# Reasoning With Probability and Pyro — Is My Model Good Enough?
- [talk](https://www.youtube.com/watch?v=5f-9xCuyZh4)
- [article](https://towardsdatascience.com/reasoning-with-probability-is-my-model-good-enough-1cfd27d5aed9)
- [Pyro Tutorials](http://pyro.ai/examples/#introductory-tutorials)

## Housekeeping

In [None]:
# imports
from sklearn.datasets import fetch_openml
from sklearn.model_selection import train_test_split
from sklearn.tree import DecisionTreeClassifier

import seaborn as sns
import matplotlib.pyplot as plt
%matplotlib inline

In [None]:
# import pyro 
import torch 
import pyro
pyro.set_rng_seed(102563)

import pyro.distributions as dist 
import pyro.poutine as poutine

from pyro.infer.mcmc import HMC, MCMC

assert pyro.__version__.startswith('1.5.0')

## Data

In [None]:
MNIST_X, MNIST_Y  = fetch_openml('mnist_784', version=1, return_X_y=True)
print(MNIST_X.shape)
print(MNIST_Y.shape)

#### Split the data

In [None]:
X_train, X_test, y_train, y_test = train_test_split(MNIST_X, MNIST_Y, test_size=0.2, random_state=1)
print(X_train.shape, X_test.shape)
print(y_train.shape, y_test.shape)

## Model

In [None]:
my_tree = DecisionTreeClassifier(min_samples_leaf=2)
my_tree.fit(X_train, y_train)

In [None]:
accuracy = my_tree.score(X_test, y_test)
print(f'Accuracy is {"{0:.2f}".format(accuracy*100)}%')

## Analysis

We have the luxury of having 14,000 labeled examples in the test set but what does this look like if we were to only have 100?

In [None]:
_, X_100_test, _, y_100_test = train_test_split(X_test, y_test, test_size=(100/X_test.shape[0]), random_state=1)
print(X_100_test.shape, y_100_test.shape)

In [None]:
accuracy = my_tree.score(X_100_test, y_100_test)
print(f'Accuracy is {"{0:.2f}".format(accuracy*100)}%')

Having faith in a model is inherently dependent on the number of samples that we are able to test it with.   
  
Our confidence in the test's set score increases as the size of the test set increases.  
  
With [pyro](http://docs.pyro.ai/en/1.1.0/index.html) we can numerically estimate our confidence and how much room for error we have. 

### Pyro
1. **Model Function:** 
    - simulates our underlying model (the process that results in correct or incorrect labels) which starts as our original, or prior, distribution
2. **Kernel:** 
    - measures the likelihood of the observed examples. This happens as the model function produces them. 
3. **Sampler:**
    - builds the updated, or posterior distribution

First we need to define our observations and generate an binary array that indicates if our predictions were correct or not.   
  
We then convert these to PyTorch tensors

In [None]:
# define our observations
y_100_pred = my_tree.predict(X_100_test)
correctness_values_100 = y_100_pred == y_100_test   # An array of   
                                                    # observations 
                                                    # that shows
                                                    # if our 
                                                    # predictions 
                                                    # match the test
                                                    # or not

y_pred = my_tree.predict(X_test)
correctness_values = y_pred == y_test

correctness_values_100 = torch.from_numpy(correctness_values_100).float()
correctness_values = torch.from_numpy(correctness_values).float()
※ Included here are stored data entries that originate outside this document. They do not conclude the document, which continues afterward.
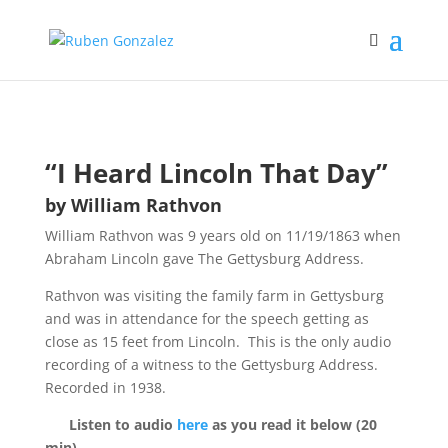
“I Heard Lincoln That Day”
by William Rathvon
William Rathvon was 9 years old on 11/19/1863 when
Abraham Lincoln gave The Gettysburg Address.
Rathvon was visiting the family farm in Gettysburg
and was in attendance for the speech getting as
close as 15 feet from Lincoln.
This is the only audio
recording of a witness to the Gettysburg Address.
Recorded in 1938.
Listen to audio
here
as you read it below (20
min).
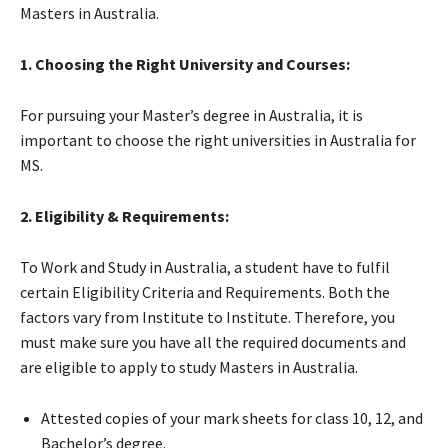
Masters in Australia.
1. Choosing the Right University and Courses:
For pursuing your Master’s degree in Australia, it is
important to choose the right universities in Australia for
MS.
2. Eligibility & Requirements:
To Work and Study in Australia, a student have to fulfil
certain Eligibility Criteria and Requirements. Both the
factors vary from Institute to Institute. Therefore, you
must make sure you have all the required documents and
are eligible to apply to study Masters in Australia.
Attested copies of your mark sheets for class 10, 12, and
Bachelor’s degree.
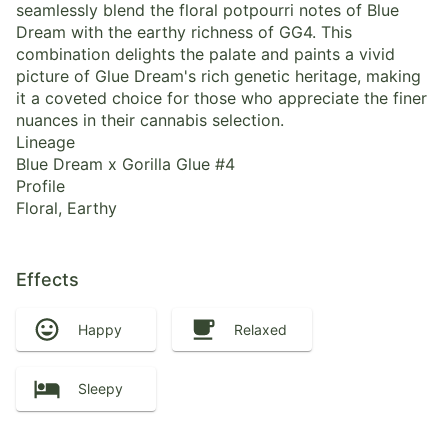
seamlessly blend the floral potpourri notes of Blue
Dream with the earthy richness of GG4. This
combination delights the palate and paints a vivid
picture of Glue Dream's rich genetic heritage, making
it a coveted choice for those who appreciate the finer
nuances in their cannabis selection.
Lineage
Blue Dream x Gorilla Glue #4
Profile
Floral, Earthy
Effects
Happy
Relaxed
Sleepy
Now we define the **Model Function**.     
- It will accept our observations and try to sample from a prior distribution and calculate the likelihood of the prior based on our observations.   
- We use a uniform distribution here but any [torch distribution](https://pytorch.org/docs/master/distributions.html) is available depending on our knowledge of the underlying generating process of a value 
  
And the **Kernel** 
- It will then update the prior to a more likely posterior distribution. 

In [None]:
def model(y):
    # Our observations are binary observations which come
    # from a Bernoulli distribution with some percent
    # "p" to be correct and (1-p) of being wrong
    
    # we want to estimate that p value. We start not
    # knowing anything about it, so our prior will be
    # a uniform distribution from 0.0 to 1.0
    underlying_p = pyro.sample("p", dist.Uniform(0.0, 1.0)) 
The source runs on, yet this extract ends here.